Sanctuary cities across the nation have begun receiving federal funding that was blocked by the Trump administration’s Justice Department because the cities had violated 8 U.S.C. 1373 — “Communication between government agencies and the Immigration and Naturalization Service.”
The first paragraph of the law reads:
Notwithstanding any other provision of Federal, State, or local law, a Federal, State, or local government entity or official may not prohibit, or in any way restrict, any government entity or official from sending to, or receiving from, the Immigration and Naturalization Service information regarding the citizenship or immigration status, lawful or unlawful, of any individual.
President Trump issued an executive order in January 2017 aimed at cutting off funding from sanctuary cities, but the order remained in legal limbo after a judge issued a nationwide injunction against it in April of that year.

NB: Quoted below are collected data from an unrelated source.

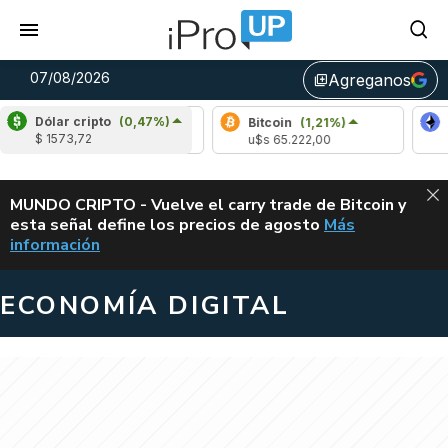
07/08/2026
Agreganos
library_add
Dólar cripto
(0,47%)
Arbitrum
(0,50%)
Bitcoin
(1,21%)
Et
$ 1573,72
u$s 0,08
u$s 65.222,00
u$
ALERTA
MUNDO CRIPTO - Vuelve el carry trade de Bitcoin y
esta señal define los precios de agosto
Más
VUELVE EL CAR
información
ECONOMÍA DIGITAL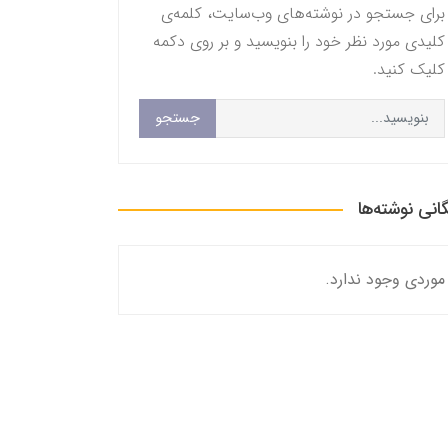
برای جستجو در نوشته‌های وب‌سایت، کلمه‌ی
کلیدی مورد نظر خود را بنویسید و بر روی دکمه
کلیک کنید.
جستجو
گانی نوشته‌ها
موردی وجود ندارد.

An AP report on March 2 cited a Justice Department statement noting that about 18 months after the Trump administration threatened to withhold law-enforcement grants from 29 jurisdictions around the country it said were not cooperating sufficiently with federal immigration agents, all but one of those have received or have been cleared to receive the funding. AP observed that some of the 28 jurisdictions that have been cleared to receive the grants have not changed the policies that triggered the original withholding of funds ordered by the Justice Department.
However, other jurisdictions have changed their policies to cooperate better with immigration officials. That some of the threatened cities ended up changing their policies amounts to at least a partial victory for the Trump administration.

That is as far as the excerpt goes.